Вся моя молодость прошла в общежитии, и некогда было тосковать по дому.

Монтажная работа требует людей, не повязанных семьёй, маргинальных, как теперь говорят. Вот и я такой же. Частые разъезды, авралы, шабашки, за которые хорошо платили. Но если бы платили ещё лучше, то денег всё равно бы не было – вольные люди! Что нам завтрашний день, когда сегодня хорошо!

Вот и я с ними. Бил-колотил, возводил и строил новые заводы, химические комбинаты – одним словом, создавал базис будущим Абрамовичам, которых тогда и слышно не было, да они и себя вряд ли замечали в то время. Нюхали, поводя чёрными носилками хозяйскую крупу, что удавалось – тащили в норку. Много за щеку не возьмёшь, не нахапаешь, а что возьмёшь, за то, может, и отвечать придётся…

Было всяко. Родной дом остался где-то там, за спиной, но я не оборачивался, не до того было. Что дом – дыра, захолустье!

…Заблудился.

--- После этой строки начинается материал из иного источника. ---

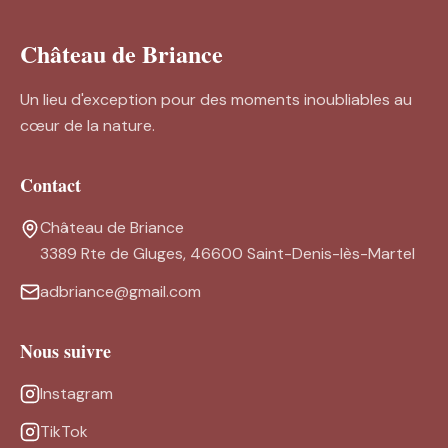
Château de Briance
Un lieu d'exception pour des moments inoubliables au
cœur de la nature.
Contact
Château de Briance
3389 Rte de Gluges, 46600 Saint-Denis-lès-Martel
adbriance@gmail.com
Nous suivre
Instagram
TikTok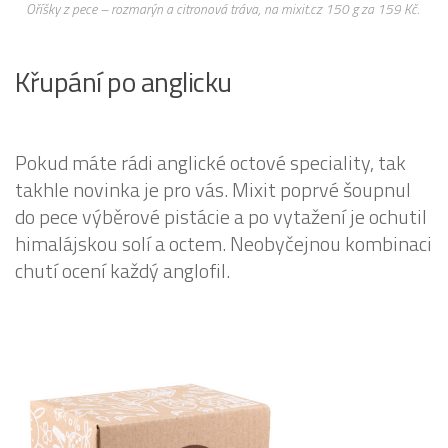
Oříšky z pece – rozmarýn a citronová tráva, na mixit.cz 150 g za 159 Kč.
Křupání po anglicku
Pokud máte rádi anglické octové speciality, tak
takhle novinka je pro vás. Mixit poprvé šoupnul
do pece výběrové pistácie a po vytažení je ochutil
himalájskou solí a octem. Neobyčejnou kombinaci
chutí ocení každý anglofil.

Темень пала.
Хлещут сучья по глазам.
Вспомнил – мама причитала:
Оглянись, сынок, назад!
Оглянулся – вздох коровий,
Избы прячутся в траву…
Как я мог назвать дырою
То, что Родиной зову!?

Оглянулся, но, видно, я долго поворачивался, крутил голову: не стало матери, рано ей оказались впору погребальные одежды, да и отца я уже стал с трудом узнавать – весёлость нрава обернулась суровой угрюмостью. Холодом повеяло от родимого дома. Он стал больше похож не брошенный улей, на сторожку в конце огорода, где по ночам её чёрные окна высвечивались табачной затяжкой, будто кто время от времени раздувал уголёк на загнетке.

Одиночество не томило отца.

– Ты надолго? – бывало спросит он, когда я, пытаясь скрасить его быт, заворачивал к дому с шумными друзьями, загруженный снедью и выпивкой.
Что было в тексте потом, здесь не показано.